A U.S. and Irish citizen, I am a writer, editor, educator, and lifelong human rights and environmental advocate who spent eight years as an organic farmer. I began my professional career as an actor in New York City and then “fell” into journalism at Newsweek International. I have at various times focused on Central America, Western Europe, Lebanon, education, health care, business, international affairs, travel, gardening, and farming.

I left Newsweek after 19 years to start up an online business, which is doing well although I left it after a year. I now edit the quarterly magazine of Ithaca College, where I also lecture occasionally. I was a founding member of a regional sustainability initiative, have worked as a volunteer with a sexual assault victims’ service, and am a founding member of a collective working on social issues from a populist perspective. In August I attended Democracy School, in which I learned of the insidious and pervasive ways of corporations — and of ways to combat them.

I returned to acting in 2000. Recently I was thrilled to play Paulina Salas in Ariel Dorfman’s human rights drama Death and the Maiden.

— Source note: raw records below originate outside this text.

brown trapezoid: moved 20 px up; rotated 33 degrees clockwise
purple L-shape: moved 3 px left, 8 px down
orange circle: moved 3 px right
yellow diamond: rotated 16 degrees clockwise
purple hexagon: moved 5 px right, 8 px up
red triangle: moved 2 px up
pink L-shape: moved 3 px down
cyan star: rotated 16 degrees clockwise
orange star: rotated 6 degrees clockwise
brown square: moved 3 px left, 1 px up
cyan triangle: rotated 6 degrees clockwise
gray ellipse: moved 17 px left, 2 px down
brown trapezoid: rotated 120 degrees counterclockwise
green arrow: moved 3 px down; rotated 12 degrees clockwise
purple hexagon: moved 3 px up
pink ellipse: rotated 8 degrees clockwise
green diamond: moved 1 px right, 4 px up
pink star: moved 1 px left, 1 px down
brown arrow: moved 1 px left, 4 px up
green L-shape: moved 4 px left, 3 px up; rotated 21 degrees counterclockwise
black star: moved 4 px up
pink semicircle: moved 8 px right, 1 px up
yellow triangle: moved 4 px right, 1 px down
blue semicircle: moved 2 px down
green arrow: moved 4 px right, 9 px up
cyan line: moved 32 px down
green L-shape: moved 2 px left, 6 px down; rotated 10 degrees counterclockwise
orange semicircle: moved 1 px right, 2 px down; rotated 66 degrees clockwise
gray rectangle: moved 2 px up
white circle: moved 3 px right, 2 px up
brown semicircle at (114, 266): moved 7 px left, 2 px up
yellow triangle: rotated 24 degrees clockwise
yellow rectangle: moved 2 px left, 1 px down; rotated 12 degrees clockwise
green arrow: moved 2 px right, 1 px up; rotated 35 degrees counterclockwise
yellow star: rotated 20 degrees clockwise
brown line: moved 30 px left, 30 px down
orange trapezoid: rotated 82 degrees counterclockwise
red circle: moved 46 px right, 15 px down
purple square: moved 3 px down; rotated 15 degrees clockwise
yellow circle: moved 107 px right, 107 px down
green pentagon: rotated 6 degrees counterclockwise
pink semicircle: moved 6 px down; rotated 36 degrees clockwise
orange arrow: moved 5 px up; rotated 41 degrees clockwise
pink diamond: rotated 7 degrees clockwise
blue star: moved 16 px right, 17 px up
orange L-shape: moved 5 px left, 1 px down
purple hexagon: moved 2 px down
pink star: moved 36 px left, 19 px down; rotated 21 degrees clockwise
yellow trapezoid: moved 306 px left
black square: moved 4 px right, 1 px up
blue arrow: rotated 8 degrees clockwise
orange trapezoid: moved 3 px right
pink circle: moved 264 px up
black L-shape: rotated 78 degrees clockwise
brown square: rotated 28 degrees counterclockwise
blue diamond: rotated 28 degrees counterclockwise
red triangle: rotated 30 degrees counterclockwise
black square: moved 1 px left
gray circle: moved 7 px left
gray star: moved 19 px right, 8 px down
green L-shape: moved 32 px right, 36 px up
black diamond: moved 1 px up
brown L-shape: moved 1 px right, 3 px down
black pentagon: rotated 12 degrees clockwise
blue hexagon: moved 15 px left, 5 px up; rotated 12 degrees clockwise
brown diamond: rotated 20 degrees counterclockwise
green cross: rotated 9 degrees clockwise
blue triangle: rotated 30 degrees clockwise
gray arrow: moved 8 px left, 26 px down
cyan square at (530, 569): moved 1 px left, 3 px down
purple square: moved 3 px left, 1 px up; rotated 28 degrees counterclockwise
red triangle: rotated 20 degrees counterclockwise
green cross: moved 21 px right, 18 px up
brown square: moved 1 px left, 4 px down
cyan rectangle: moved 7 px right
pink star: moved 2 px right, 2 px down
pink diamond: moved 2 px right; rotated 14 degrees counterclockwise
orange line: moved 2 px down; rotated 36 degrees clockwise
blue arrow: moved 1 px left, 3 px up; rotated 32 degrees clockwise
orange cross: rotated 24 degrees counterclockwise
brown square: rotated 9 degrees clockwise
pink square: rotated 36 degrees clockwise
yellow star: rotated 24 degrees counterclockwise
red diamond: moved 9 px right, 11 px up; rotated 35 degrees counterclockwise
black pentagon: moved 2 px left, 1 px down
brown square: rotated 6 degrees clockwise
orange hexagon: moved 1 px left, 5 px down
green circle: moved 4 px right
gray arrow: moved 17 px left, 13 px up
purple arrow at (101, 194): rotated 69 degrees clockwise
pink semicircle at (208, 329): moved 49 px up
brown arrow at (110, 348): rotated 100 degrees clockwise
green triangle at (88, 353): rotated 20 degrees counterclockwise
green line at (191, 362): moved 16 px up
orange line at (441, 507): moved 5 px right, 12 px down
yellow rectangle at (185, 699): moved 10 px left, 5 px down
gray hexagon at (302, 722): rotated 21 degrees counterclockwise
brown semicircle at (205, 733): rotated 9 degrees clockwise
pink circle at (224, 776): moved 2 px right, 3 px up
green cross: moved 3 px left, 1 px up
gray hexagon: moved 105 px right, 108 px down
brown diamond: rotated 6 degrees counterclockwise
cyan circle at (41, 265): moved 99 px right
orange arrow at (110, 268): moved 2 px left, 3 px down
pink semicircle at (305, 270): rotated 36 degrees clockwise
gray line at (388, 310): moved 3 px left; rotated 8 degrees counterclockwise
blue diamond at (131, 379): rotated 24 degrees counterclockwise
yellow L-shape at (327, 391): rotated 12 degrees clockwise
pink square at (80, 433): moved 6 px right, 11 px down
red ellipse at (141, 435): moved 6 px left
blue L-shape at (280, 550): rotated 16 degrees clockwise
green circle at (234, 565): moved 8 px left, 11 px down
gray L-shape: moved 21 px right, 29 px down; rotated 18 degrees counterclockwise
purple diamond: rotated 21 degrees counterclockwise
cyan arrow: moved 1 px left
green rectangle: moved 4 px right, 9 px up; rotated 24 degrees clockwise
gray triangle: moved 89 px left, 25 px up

I first visited Iraq on a humanitarian and information-gathering mission with my husband, playwright / director / photographer George Sapio, just before the 2003 invasion. We fell in love with the people — their bravery, nobility, compassion, hospitality, and resilience in the face of 3 wars and 13 years of sanctions. We published a book, Collateral Damage, and returned in summer 2003. We were horrified. Subsequently I have immersed myself in Iraq issues and written or consulted on policy briefs, given scores of presentations, and kept in close touch with many Iraqis. I returned to the Iraq-Jordan border this spring to interview displaced Iraqis; I am working to turn some of that footage into a documentary.

Other areas of deep interest are Burma and the radical Christian right in US government. Touched by the story of Han Lin, a Burmese political exile who works at my university, I became active with his campaign for freedom and democracy in Burma. Since July 19 a group of activists-in-exile have been staging peaceful demonstrations in Washington, a long march to New York City, demonstrations at UN Headquarters, and a hunger strike to demand UN action on the incarceration of Aung San Suu Kyi and the oppression of the Burmese people by the vicious military regime. As a TheocracyWatch speaker, I help audiences see how ideologues collectively known as the “radical religious right” have become entrenched in US politics and taken over the legislative and executive branches of government on the way to seizing the judicial as well.